Mr. Lalit Mohan Mahato,
Mr. Bhaskar Chakraborty
...for the State.
Affidavit-of-service is taken on record.
This writ petition has been filed challenging the notice
dated July 8, 2021 issued by the prescribed authority fixing
July 16, 2021 as the date of meeting for removal of the Upa-
Pradhan of Laxmijola Gram Panchayat, District Murshidabad.
The petitioner is the Upa-Pradhan.
It is the contention of Mr. Dewan, learned Advocate
appearing on behalf of the petitioner, that the notice was
received on July 12, 2021 at 6.00 p.m. and the said meeting
should be declared invalid in view of the fact that seven days
clear notice was not available to the Upa-Pradhan. Mr. Dewan
emphasises that the law prescribes that the Upa-Pradhan
should at least have seven days notice. The incorporation of
the word "at least" in Section 12(3) of the West Bengal
Panchayat Act, 1973, according to Mr. Dewan, indicates that
2
the prescription of seven days clear notice is mandatory and
cannot be deviated from. He further submits that the Hon'ble
Apex Court in several decisions have held that the authorities
concerned must follow the provisions of the statute and cannot
go beyond the same.
Mr. Mahato, learned Additional Government Pleader
appearing on behalf of the State-respondents, submits that the
requirement of the law is that the Upa-Pradhan should be
aware that there is a motion of 'no confidence' to be held
against him. That majority of the members who had elected
the Upa-Pradhan in a democratic process want to remove her
having lost their confidence. That the right of the
requisitionists to seek removal of the Upa-Pradhan is a
democratic right and hyper-technicalities cannot come in the
way in holding such meeting. Reference is made to the
decision of this Court in the matter of Bibi Najba v. State of
West Bengal & ors., where it has been held as follows:-
"20. Purpose of service of notice is to make a member aware as to holding of a meeting, so that the member can participate in the meeting effectively. From their own admission made by the said two members, it appears to this Court that the members were aware about the requisition meeting which was scheduled to be held on 30th November, 2006 at least a day before the date when the said meeting was scheduled to be held The said members never claimed that they did not know about the time schedide and/or the venue of the said meeting and/or the agenda which was to be transacted in the said meeting. On the contrary, they on their own separately approached the concerned
prescribed authority to cancel the requisition meeting which was scheduled to be held on 30th November, 2006.

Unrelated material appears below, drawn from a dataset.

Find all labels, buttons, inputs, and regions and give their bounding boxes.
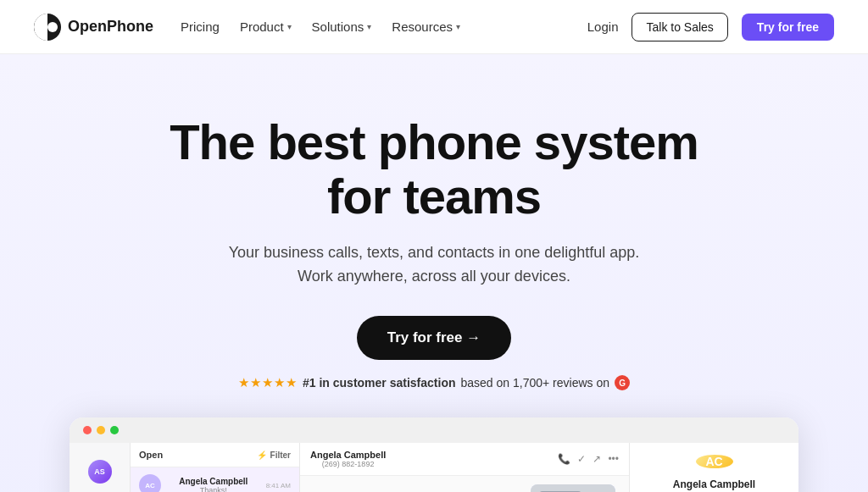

21. Since such prayer of those two members were not allowed by the prescribed authority, in my view, those two members should have made them themselves present in the said meeting either with a prayer for postponement of the said meeting or by participating therein to express their views. The said two members did not do so, as they felt that their presence will not be a decisive factor in the said meeting as they along with the Pradhan were only three in number while the requisitionists supporting the motion were seven in number.
22. Non-service of notice becomes fatal when a member is prevented from participating in the meeting due to lack of knowledge of the meeting, but when the member having knowledge of the meeting refuses to participate only on the ground of non- service of notice, this Court holds that the outcome of the meeting cannot be vitiated at the instance of such indifferent absentee members. This Court also cannot believe that those two members had no knowledge of the meeting earlier. It appears from the records of the Appeal Court that those two members applied for the certified copy of the order passed by this Court on 22.11.2006 on the very next day, on the very next day, i.e., on 23rd November, 2006 and obtained the certified copy of the said order on 29th November, 2006. In the said order, direction was given by this Court for holding the meeting on 30th November, 2006. The time schedule, the venue and the agenda to be transacted in the said meeting were all mentioned in the said order dated 22nd November, 2006. But still then, they did not participate in the said meeting. On the contrary, they wrote letters to the prescribed authority to cancel the said meeting 29th November, 2006."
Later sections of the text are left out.